Shape the dough: Place the dough on a floured surface and roll it out to roughly a rectangle of 9×14 inches.
Spread the filling evenly across the dough.
Roll from the long end of the rectangle to create a log. Using a serrated knife, slice the log into 12 slices. To do this, slice the log in half. Slice each half into thirds. Then slice each of these sections in half.
On a baking sheet lined with parchment paper, arrange the slices into a Christmas tree. To do this, in roughly the middle of your pan, create a row of four slices. Above the four slices, create a row of three slices, then a row of two, then a row of one.
This creates the tree. Then, to create the trunk of the tree, place two slices in a vertical stack directly below the tree. Spray with non-stick cooking spray and cover with plastic wrap.
Set aside for 75-90 minutes, or until the rolls have grown nearly double in size.
Bake: Preheat the oven to 375ºF. Bake for 18-20 minutes. Remove from the oven and let it cool slightly.
Make the icing: Whisk together the powdered sugar, vanilla, and water until it becomes thick and drips slowly off the whisk.
Decorate the cinnamon rolls: Place the icing in a plastic bag and snip off the end of the bag. Glaze over the cinnamon rolls. Then add your sprinkles and other decorations and enjoy!
Use the brown sugar you have on hand. You can use either dark or light brown sugar, although dark brown sugar gives a richer, deeper flavor.
These rolls last 3-5 days in an airtight container. If you don’t ice them, you can also freeze them and defrost them the day you want to use them. They are delicious when warm, so I recommend allowing them to warm up on the counter and then reheating them in a 350ºF oven for 5 minutes.
Cinnamon rolls are an enriched dough that often requires two rises. This extends the baking process by 2 hours to even overnight. Here, we use instant yeast to create a big, single rise and avoid the wait of most cinnamon rolls. The result is a light, fluffy and delicate roll in far less time.
Christmas Tree Cinnamon Rolls
- 8 tbsp unsalted butter room temperature, divided
- 2 ¾ cups all-purpose flour
- 2 tbsp granulated sugar
- ⅓ cup dark brown sugar
- 2 tsp cinnamon
- ½ tsp kosher salt
- 1 large egg + 1 large egg yolk
- ⅔ cup whole milk
- 1 cup powdered sugar
- 1 tsp vanilla extract
- 1 pack instant yeast
- Whisk together 2 3/4 cups of all-purpose flour, 2 tablespoons granulated sugar,1/2 teaspoon kosher salt, and 1 package of yeast.
- In a microwave-safe bowl, heat ¾ cup milk and 3 tablespoons of butter on 50% power. Remove after 1 1/2 minutes or when the butter is mostly melted.

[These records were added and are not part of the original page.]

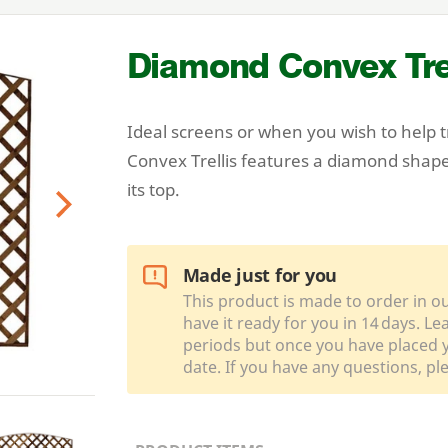
Diamond Convex Trel
Ideal screens or when you wish to help 
Convex Trellis features a diamond shape
its top.
Next
Made just for you
This product is made to order in o
have it ready for you in 14 days. L
periods but once you have placed y
date. If you have any questions, pl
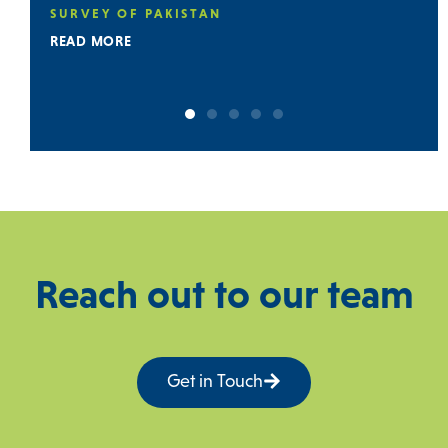
SURVEY OF PAKISTAN (GSP) ON DIGITA
GEOLOGICAL MAPPING
READ MORE
Reach out to our team
Get in Touch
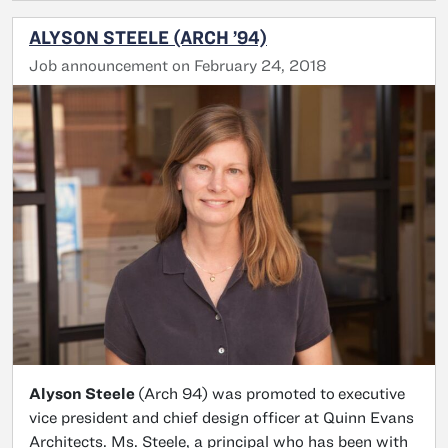
ALYSON STEELE (ARCH ’94)
Job announcement on February 24, 2018
Alyson Steele
(Arch 94) was promoted to
executive
vice president and chief design officer at Quinn Evans
Architects. Ms. Steele, a principal who has been with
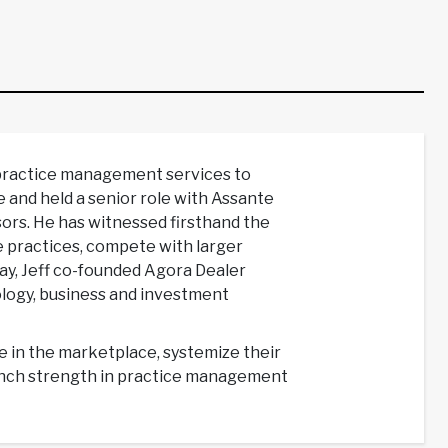
 practice management services to
e and held a senior role with Assante
rs. He has witnessed firsthand the
e practices, compete with larger
way, Jeff co-founded Agora Dealer
ology, business and investment
ue in the marketplace, systemize their
bench strength in practice management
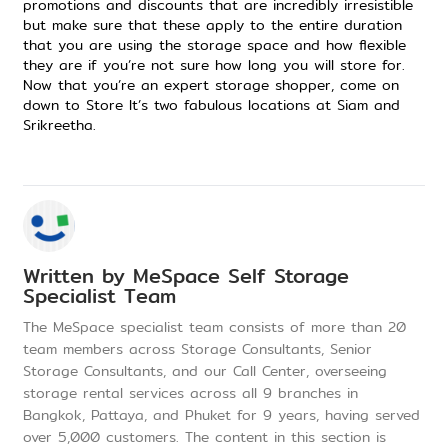
promotions
and discounts that are incredibly irresistible
but make sure that these apply to the entire duration
that you are using the storage space and how flexible
they are if you’re not sure how long you will store for.
Now that you’re an expert storage shopper,
come on
down to Store It
’s two
fabulous locations
at
Siam
and
Srikreetha
.
Written by
MeSpace Self Storage
Specialist Team
The MeSpace specialist team consists of more than 20
team members across Storage Consultants, Senior
Storage Consultants, and our Call Center, overseeing
storage rental services across all 9 branches in
Bangkok, Pattaya, and Phuket for 9 years, having served
over 5,000 customers. The content in this section is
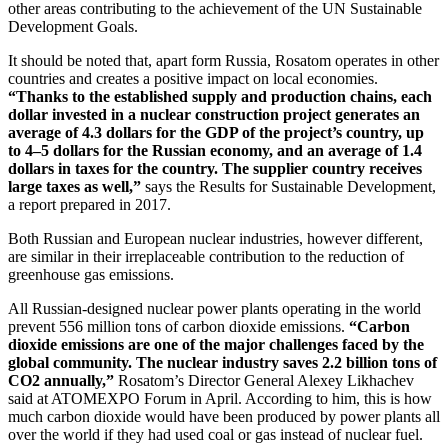
other areas contributing to the achievement of the UN Sustainable
Development Goals.
It should be noted that, apart form Russia, Rosatom operates in other
countries and creates a positive impact on local economies.
“Thanks to the established supply and production chains, each
dollar invested in a nuclear construction project generates an
average of 4.3 dollars for the GDP of the project’s country, up
to 4–5 dollars for the Russian economy, and an average of 1.4
dollars in taxes for the country. The supplier country receives
large taxes as well,”
says the Results for Sustainable Development,
a report prepared in 2017.
Both Russian and European nuclear industries, however different,
are similar in their irreplaceable contribution to the reduction of
greenhouse gas emissions.
All Russian-designed nuclear power plants operating in the world
prevent 556 million tons of carbon dioxide emissions.
“Carbon
dioxide emissions are one of the major challenges faced by the
global community. The nuclear industry saves 2.2 billion tons of
CO2 annually,”
Rosatom’s Director General Alexey Likhachev
said at ATOMEXPO Forum in April. According to him, this is how
much carbon dioxide would have been produced by power plants all
over the world if they had used coal or gas instead of nuclear fuel.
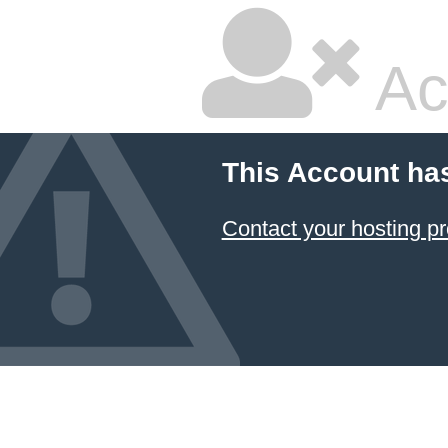
Ac
This Account ha
Contact your hosting pr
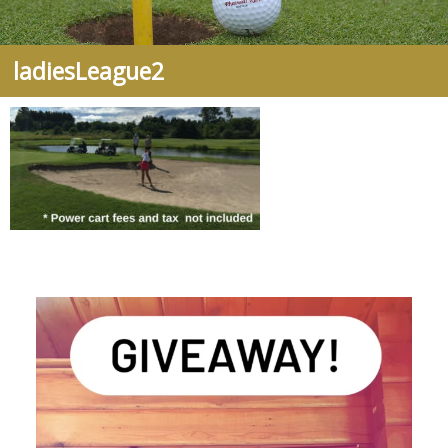
ladiesLeague2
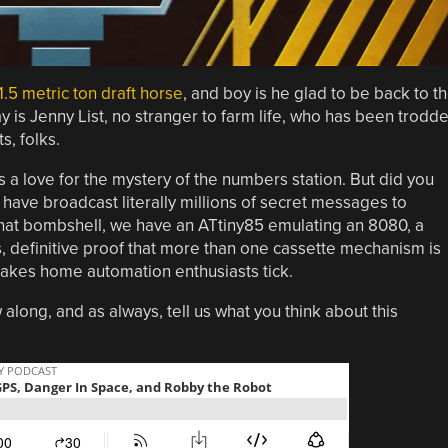
1.5 metric ton draft horse
, and boy is he glad to be back to t
ay is Jenny List, no stranger to farm life, who has been trodd
s, folks.
 a love for the mystery of the numbers station. But did you
, have broadcast literally millions of secret messages to
that bombshell, we have an ATtiny85 emulating an 8080, a
 definitive proof that more than one cassette mechanism is
makes home automation enthusiasts tick.
 along, and as always, tell us what you think about this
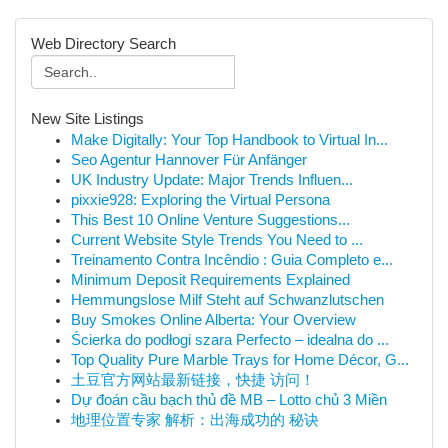
Web Directory Search
New Site Listings
Make Digitally: Your Top Handbook to Virtual In...
Seo Agentur Hannover Für Anfänger
UK Industry Update: Major Trends Influen...
pixxie928: Exploring the Virtual Persona
This Best 10 Online Venture Suggestions...
Current Website Style Trends You Need to ...
Treinamento Contra Incêndio : Guia Completo e...
Minimum Deposit Requirements Explained
Hemmungslose Milf Steht auf Schwanzlutschen
Buy Smokes Online Alberta: Your Overview
Ścierka do podłogi szara Perfecto – idealna do ...
Top Quality Pure Marble Trays for Home Décor, G...
土豆官方网站最新链接，快捷 访问！
Dự đoán cầu bạch thủ đề MB – Lotto chủ 3 Miền
地理位置专家 解析：出海成功的 秘诀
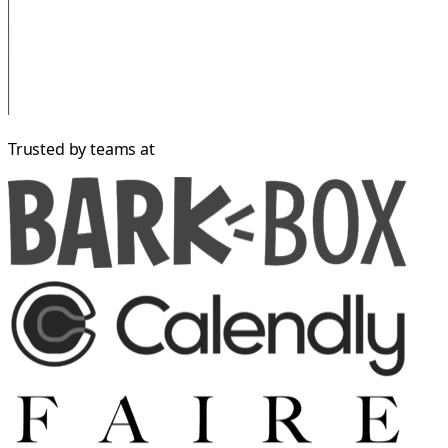
Trusted by teams at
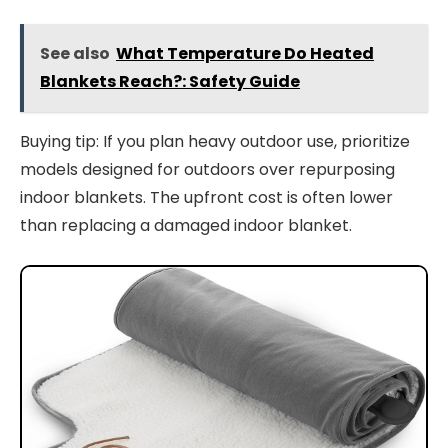
See also
What Temperature Do Heated
Blankets Reach?: Safety Guide
Buying tip: If you plan heavy outdoor use, prioritize
models designed for outdoors over repurposing
indoor blankets. The upfront cost is often lower
than replacing a damaged indoor blanket.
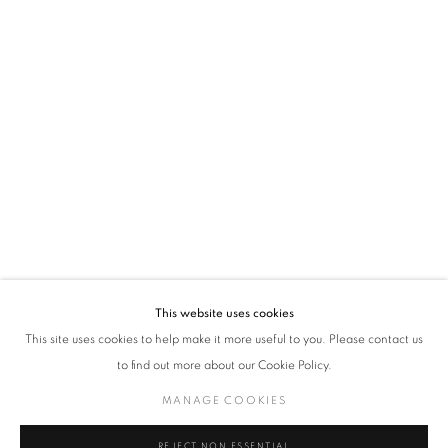
policy (available on request). You can unsubscribe or change your preferences at any
time by clicking the link in our emails.
VADEHRA ART GALLERY
D-40 Defence Colony, New Delhi 110024, India |
T
+91 11 24622545
/
+91 11 24615368
D-53 Defence Colony, New Delhi 110024, India |
T
+91 11 46103550
/
+91 11 4610355
E
art@vadehraart.com
Monday to Saturday, 10 am - 6 pm
This website uses cookies
This site uses cookies to help make it more useful to you. Please contact us
to find out more about our Cookie Policy.
MANAGE COOKIES
MANAGE COOKIES
COPYRIGHT © 2026 VADEHRA ART GALLERY
SITE BY ARTLOGIC
REJECT NON ESSENTIAL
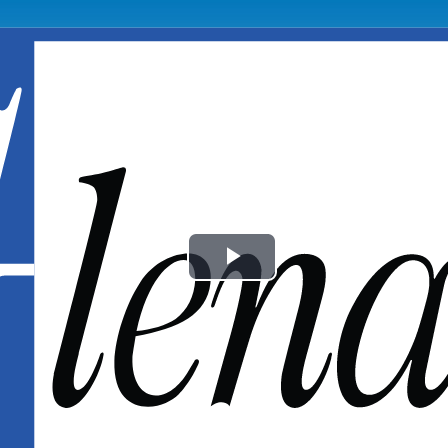
Play
Video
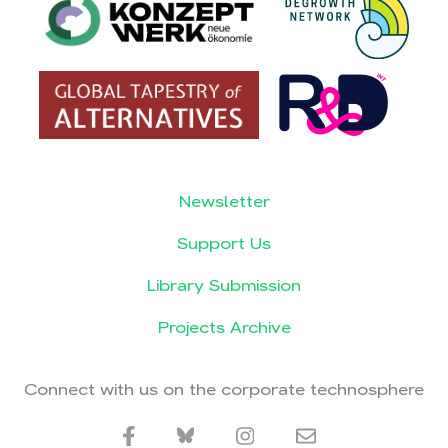
Newsletter
Support Us
Library Submission
Projects Archive
Connect with us on the corporate technosphere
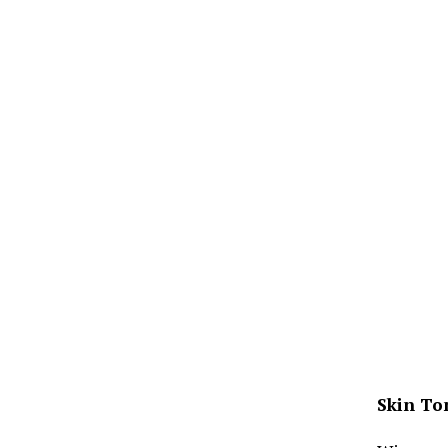
Skin To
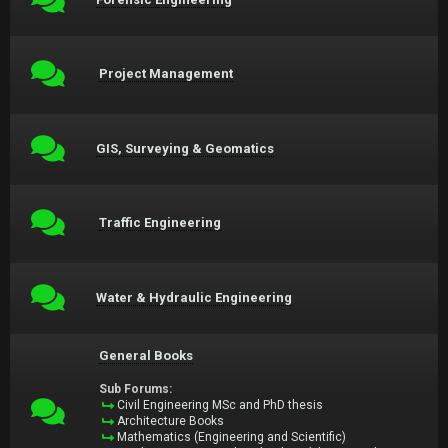
Project Management
GIS, Surveying & Geomatics
Traffic Engineering
Water & Hydraulic Engineering
General Books
Sub Forums:
Civil Engineering MSc and PhD thesis
Architecture Books
Mathematics (Engineering and Scientific)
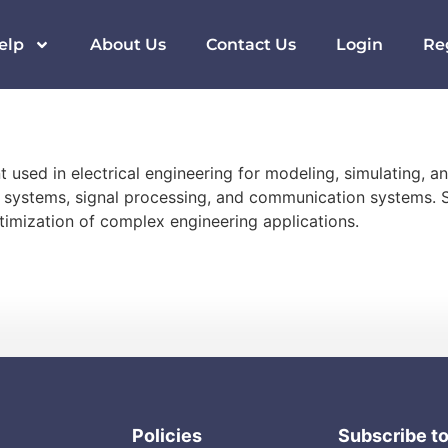
elp
About Us
Contact Us
Login
Re
used in electrical engineering for modeling, simulating, a
rol systems, signal processing, and communication systems. S
imization of complex engineering applications.
Policies
Subscribe t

- Give the butter mixture a stir and allow the butter to finish melting. Then, let the mixture cool slightly before adding it to the dry ingredients.
- To the mixture, add 1 large egg and one large egg yolk and mix with a spatula until a dough forms.
- Knead the dough with your hands for 5-6 minutes.
- Spray the dough with non-stick cooking spray and set aside.
- Place 5 tablespoons softened butter, 2 teaspoons cinnamon, and 1/3 cup brown sugar in a small bowl. Mix until a smooth paste forms.
- Roll the dough on a floured surface into a 9×14-inch rectangle.
- Spread the filling evenly across the dough.
- Rolling from the long end, roll the dough into a log.
- Using a serrated knife, slice the log into 12 slices. To do this, slice the log in half. Slice each half into thirds. Then slice each of these sections in half.
- Line a baking sheet with parchment paper.
- In roughly the middle of the sheet, create a pyramid. Arrange a row of four slices. Above the four slices, arrange a row of three slices, then a row of two, then a row of one.
- Create the trunk of the tree by placing the remaining two slices below the pyramid.
- Spray with non-stick cooking spray and cover with plastic wrap.
- Set aside for 75-90 minutes, or until the rolls have grown nearly double in size.
- Preheat the oven to 375ºF. Bake for 18-20 minutes.
- Remove rolls from the oven and allow to cool slightly.
- Whisk together 1 cup powdered sugar, 1 teaspoon vanilla, and 2 tablespoons of water until smooth.
- Place the icing in a plastic bag and snip off one corner of the bag. Glaze the rolls.
- Add sprinkles and other decorations. Enjoy!